В конце 1935 года маленькое, но сразу же очень лучезарное солнышко появилось и у нас — родился мой брат Виталий. Вместе с ним пришло какое-то иное ощущение себя в этом мире, словно оно получило свое продолжение в пространстве и новую, какую-то двойственную основу. Мой маленький брат с самых первых дней активно заявлял о себе, был очень живым и деятельным. Он сразу же стал общим любимцем нашего дома и двора. Рано начал говорить, раньше многих читать, но особенно удивляли нас его математические способности…
После войны Виталий закончил 117-ю школу на Втором Муринском проспекте (в ней тогда преподавал замечательный математик Иосиф Борисович Лившиц, ребята звали его Швейк), поступил в Политехнический институт, окончил его радиотехнический факультет, стал хорошим специалистом, работал в НПО «Импульс» и преподавал математику в институте, но степенями не обзавелся, любил повседневную суету жизни — всегда всем что-то доставал, кого-то куда-то устраивал. Славился как один из лучших репетиторов для поступающих в институт. Своих учеников он называл — «мои чижики».
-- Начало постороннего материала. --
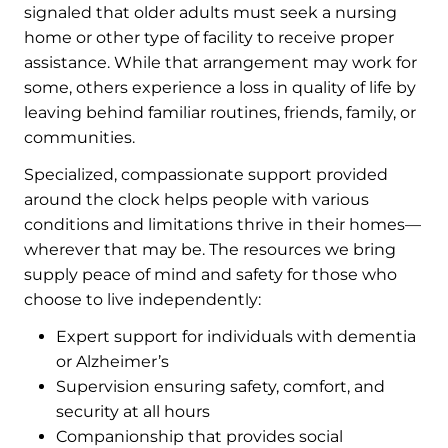
signaled that older adults must seek a nursing
home or other type of facility to receive proper
assistance. While that arrangement may work for
some, others experience a loss in quality of life by
leaving behind familiar routines, friends, family, or
communities.
Specialized, compassionate support provided
around the clock helps people with various
conditions and limitations thrive in their homes—
wherever that may be. The resources we bring
supply peace of mind and safety for those who
choose to live independently:
Expert support for individuals with dementia
or Alzheimer’s
Supervision ensuring safety, comfort, and
security at all hours
Companionship that provides social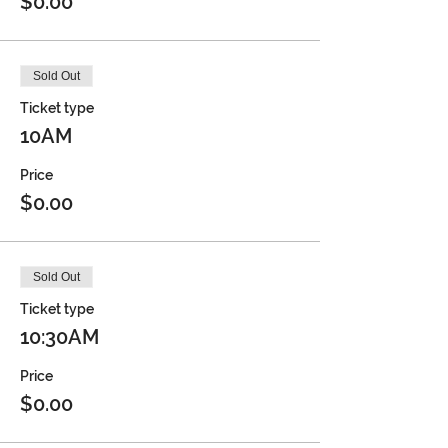
$0.00
Sold Out
Ticket type
10AM
Price
$0.00
Sold Out
Ticket type
10:30AM
Price
$0.00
Но все это было уже потом. Однако уже в те самые ранние его годы проявились черты характера, которые затем, соединившись с силою обстоятельств, сложились в линию жизни. Был такой случай. Как-то летом, когда ему шел третий год, он гулял во дворе и вдруг исчез из моего поля зрения. Я, встревоженная, прибежала домой, но не успели мы отправиться на поиски, как братишка явился, очень важный, с большой горбушкой черного хлеба. Когда его спросили откуда, он рассказал: «Я нашел три копейки, пошел в булочную и купил хлеб». Хлеб тогда продавали на вес, ему отрезали по деньгам. Булочная, правда, была недалеко, на Раздельной.
В те же годы у него появилась первая сердечная симпатия. Во вторую квартиру шаповаловского дома въехал летчик со своей молодой женой, и вскоре у них родилась девочка — Кира. Едва она начала ходить и появляться во дворе, Виталий привязался к ней так же, как я к жившей здесь Верочке Никитиной — и мы с ним часто оказывались у одного и того же крыльца. Называл он свою симпатию Килькой…
А Бориса Павловича Константинова он называл почему-то Борис Испаныч. Может быть, «Палыч», как произносили взрослые, трудно было по-детски осмыслить и казалось нелепым приставлять «палку» к человеку, другое дело — «Испаныч»! Это звучание могло иметь для него гораздо более значительный смысл, ведь Испания тогда была на слуху, это слово повторялось каждый день: в Испании шла гражданская война. Как только Борис Павлович где-нибудь появлялся, мой брат уже издалека радостно приветствовал его: «Борис Испа-а-ныч!» Я до сих пор помню, как звучал этот возглас, в нем чувствовалось и восхищение, и одновременно какая-то мужская солидарность. Так, завидев издалека, приветствуют друг друга лучшие друзья.